TASK ITEM:
Retype everything in the entries that follow, exactly as shown.

Start of Block

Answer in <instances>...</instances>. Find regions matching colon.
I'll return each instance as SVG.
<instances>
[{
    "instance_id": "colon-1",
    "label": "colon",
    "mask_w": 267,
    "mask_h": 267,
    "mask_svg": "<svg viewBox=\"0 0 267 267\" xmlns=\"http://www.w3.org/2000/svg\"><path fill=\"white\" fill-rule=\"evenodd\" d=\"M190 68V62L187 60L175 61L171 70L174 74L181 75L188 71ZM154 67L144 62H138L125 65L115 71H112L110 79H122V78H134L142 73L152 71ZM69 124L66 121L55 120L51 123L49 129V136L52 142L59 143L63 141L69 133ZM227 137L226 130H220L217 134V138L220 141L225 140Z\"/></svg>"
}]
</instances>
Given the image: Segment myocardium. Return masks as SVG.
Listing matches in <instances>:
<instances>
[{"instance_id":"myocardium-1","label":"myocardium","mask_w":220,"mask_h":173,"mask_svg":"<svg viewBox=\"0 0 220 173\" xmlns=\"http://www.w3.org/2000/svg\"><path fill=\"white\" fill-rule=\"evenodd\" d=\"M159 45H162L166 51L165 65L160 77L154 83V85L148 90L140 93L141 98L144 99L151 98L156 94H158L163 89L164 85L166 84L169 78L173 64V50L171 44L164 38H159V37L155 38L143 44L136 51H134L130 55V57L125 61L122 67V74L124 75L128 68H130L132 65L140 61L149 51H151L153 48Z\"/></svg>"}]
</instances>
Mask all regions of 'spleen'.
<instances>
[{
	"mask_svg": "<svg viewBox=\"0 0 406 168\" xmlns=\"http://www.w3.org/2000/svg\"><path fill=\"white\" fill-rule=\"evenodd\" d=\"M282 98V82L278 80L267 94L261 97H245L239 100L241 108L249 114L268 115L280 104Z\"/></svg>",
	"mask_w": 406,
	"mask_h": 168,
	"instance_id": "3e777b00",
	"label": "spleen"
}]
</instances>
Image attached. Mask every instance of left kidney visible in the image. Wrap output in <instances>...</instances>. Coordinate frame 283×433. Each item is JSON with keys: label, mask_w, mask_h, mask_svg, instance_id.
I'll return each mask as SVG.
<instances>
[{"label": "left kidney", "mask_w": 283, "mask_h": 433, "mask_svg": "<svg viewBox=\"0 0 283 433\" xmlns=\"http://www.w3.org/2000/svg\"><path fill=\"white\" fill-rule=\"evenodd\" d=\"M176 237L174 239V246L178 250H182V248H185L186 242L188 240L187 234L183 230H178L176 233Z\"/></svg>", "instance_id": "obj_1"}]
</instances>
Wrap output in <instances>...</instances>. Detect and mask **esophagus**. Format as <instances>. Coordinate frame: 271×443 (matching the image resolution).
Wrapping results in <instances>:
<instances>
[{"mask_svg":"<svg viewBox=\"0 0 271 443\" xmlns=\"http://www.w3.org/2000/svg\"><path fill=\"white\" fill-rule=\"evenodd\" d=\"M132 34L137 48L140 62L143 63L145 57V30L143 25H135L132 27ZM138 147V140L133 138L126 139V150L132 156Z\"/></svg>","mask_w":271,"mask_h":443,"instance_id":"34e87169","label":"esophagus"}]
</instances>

End of Block

ANSWER BOX:
Answer in <instances>...</instances>. Find regions matching colon.
I'll return each instance as SVG.
<instances>
[{
    "instance_id": "colon-1",
    "label": "colon",
    "mask_w": 267,
    "mask_h": 267,
    "mask_svg": "<svg viewBox=\"0 0 267 267\" xmlns=\"http://www.w3.org/2000/svg\"><path fill=\"white\" fill-rule=\"evenodd\" d=\"M190 68V62L187 60L175 61L171 70L174 74L181 75L188 71ZM154 67L144 62H138L125 65L115 71H112L110 79H122V78H134L142 73L152 71ZM69 124L66 121L55 120L51 123L49 129V136L52 142L59 143L63 141L69 133ZM227 137L226 130H220L217 134V138L220 141L225 140Z\"/></svg>"
}]
</instances>
Given the image: Segment myocardium. Return masks as SVG.
Listing matches in <instances>:
<instances>
[{"instance_id":"myocardium-1","label":"myocardium","mask_w":220,"mask_h":173,"mask_svg":"<svg viewBox=\"0 0 220 173\" xmlns=\"http://www.w3.org/2000/svg\"><path fill=\"white\" fill-rule=\"evenodd\" d=\"M159 45H162L166 51L165 65L160 77L154 83V85L148 90L140 93L141 98L144 99L151 98L156 94H158L163 89L164 85L166 84L169 78L173 64V50L171 44L164 38H159V37L155 38L143 44L136 51H134L130 55V57L125 61L122 67V74L124 75L128 68H130L132 65L140 61L149 51H151L153 48Z\"/></svg>"}]
</instances>
Mask all regions of 'spleen'.
<instances>
[{
	"mask_svg": "<svg viewBox=\"0 0 406 168\" xmlns=\"http://www.w3.org/2000/svg\"><path fill=\"white\" fill-rule=\"evenodd\" d=\"M282 98V82L278 80L267 94L261 97H245L239 100L241 108L249 114L268 115L280 104Z\"/></svg>",
	"mask_w": 406,
	"mask_h": 168,
	"instance_id": "3e777b00",
	"label": "spleen"
}]
</instances>
Image attached. Mask every instance of left kidney visible in the image. Wrap output in <instances>...</instances>. Coordinate frame 283×433. Each item is JSON with keys: label, mask_w, mask_h, mask_svg, instance_id.
I'll return each mask as SVG.
<instances>
[{"label": "left kidney", "mask_w": 283, "mask_h": 433, "mask_svg": "<svg viewBox=\"0 0 283 433\" xmlns=\"http://www.w3.org/2000/svg\"><path fill=\"white\" fill-rule=\"evenodd\" d=\"M176 237L174 239V246L178 250H182V248H185L186 242L188 240L187 234L183 230H178L176 233Z\"/></svg>", "instance_id": "obj_1"}]
</instances>
Wrap output in <instances>...</instances>. Detect and mask **esophagus**. Format as <instances>. Coordinate frame: 271×443 (matching the image resolution).
Wrapping results in <instances>:
<instances>
[{"mask_svg":"<svg viewBox=\"0 0 271 443\" xmlns=\"http://www.w3.org/2000/svg\"><path fill=\"white\" fill-rule=\"evenodd\" d=\"M132 34L137 48L140 62L143 63L145 57V30L143 25H135L132 27ZM138 147V140L133 138L126 139V150L132 156Z\"/></svg>","mask_w":271,"mask_h":443,"instance_id":"34e87169","label":"esophagus"}]
</instances>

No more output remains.